== Transcribed page contents ==
§ §

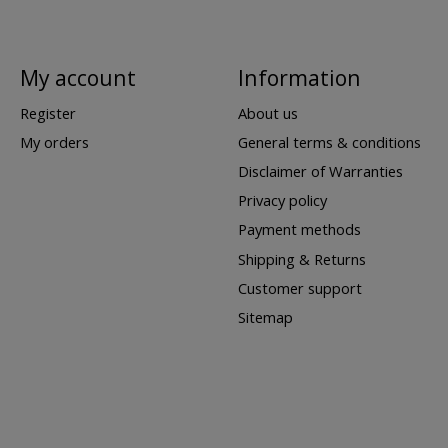
My account
Information
Register
About us
My orders
General terms & conditions
Disclaimer of Warranties
Privacy policy
Payment methods
Shipping & Returns
Customer support
Sitemap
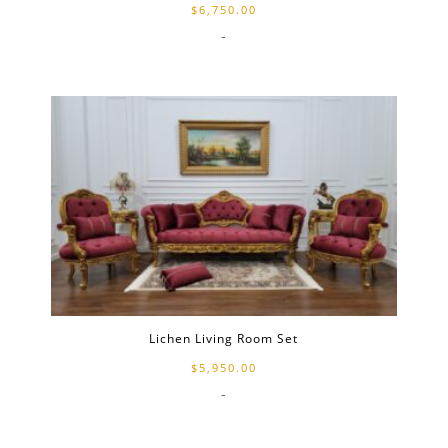
$
6,750.00
-
Lichen Living Room Set
$
5,950.00
-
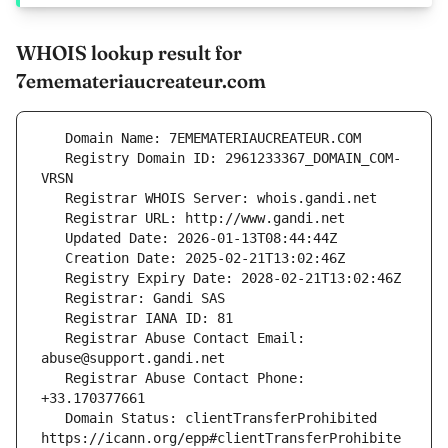
WHOIS lookup result for
7ememateriaucreateur.com
   Registry Domain ID: 2961233367_DOMAIN_COM-
   Registrar Abuse Contact Email: 
   Registrar Abuse Contact Phone: 
   Domain Status: clientTransferProhibited 
https://icann.org/epp#clientTransferProhibite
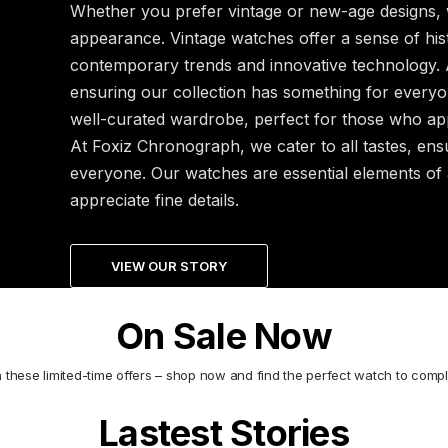
Whether you prefer vintage or new-age designs, 
appearance. Vintage watches offer a sense of hist
contemporary trends and innovative technology. A
ensuring our collection has something for everyo
well-curated wardrobe, perfect for those who appr
At Foxiz Chronograph, we cater to all tastes, ens
everyone. Our watches are essential elements of
appreciate fine details.
VIEW OUR STORY
On Sale Now
n these limited-time offers – shop now and find the perfect watch to compl
Lastest Stories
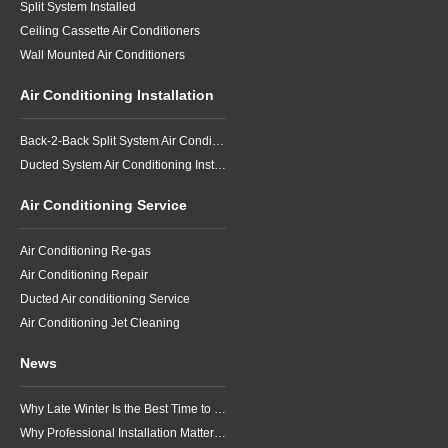
Split System Installed
Ceiling Cassette Air Conditioners
Wall Mounted Air Conditioners
Air Conditioning Installation
Back-2-Back Split System Air Conditioning Installation
Ducted System Air Conditioning Installation
Air Conditioning Service
Air Conditioning Re-gas
Air Conditioning Repair
Ducted Air conditioning Service
Air Conditioning Jet Cleaning
News
Why Late Winter Is the Best Time to Upgrade Your Air Conditioner in Brisbane
Why Professional Installation Matters for Air Conditioning in Brisbane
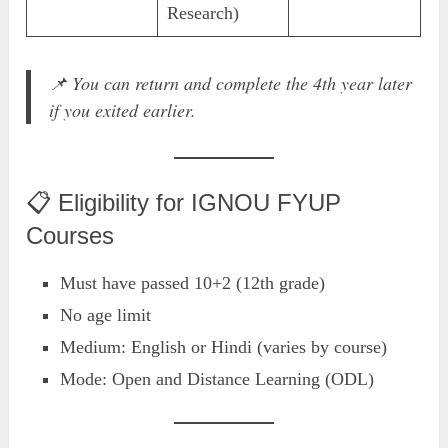
Research)
📌
You can return and complete the 4th year later
if you exited earlier.
📋 Eligibility for IGNOU FYUP
Courses
Must have passed 10+2 (12th grade)
No age limit
Medium: English or Hindi (varies by course)
Mode: Open and Distance Learning (ODL)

§ §

== TRY IT ==
Repeat exactly the lines above from the one with "Ceiling Cassette Air Conditioners" up to and including the one with "Why Late Winter". No other line belongs in the reply.

== ANSWER SECTION ==
Ceiling Cassette Air Conditioners
Wall Mounted Air Conditioners
Air Conditioning Installation
Back-2-Back Split System Air Conditioning Installation
Ducted System Air Conditioning Installation
Air Conditioning Service
Air Conditioning Re-gas
Air Conditioning Repair
Ducted Air conditioning Service
Air Conditioning Jet Cleaning
News
Why Late Winter Is the Best Time to Upgrade Your Air Conditioner in Brisbane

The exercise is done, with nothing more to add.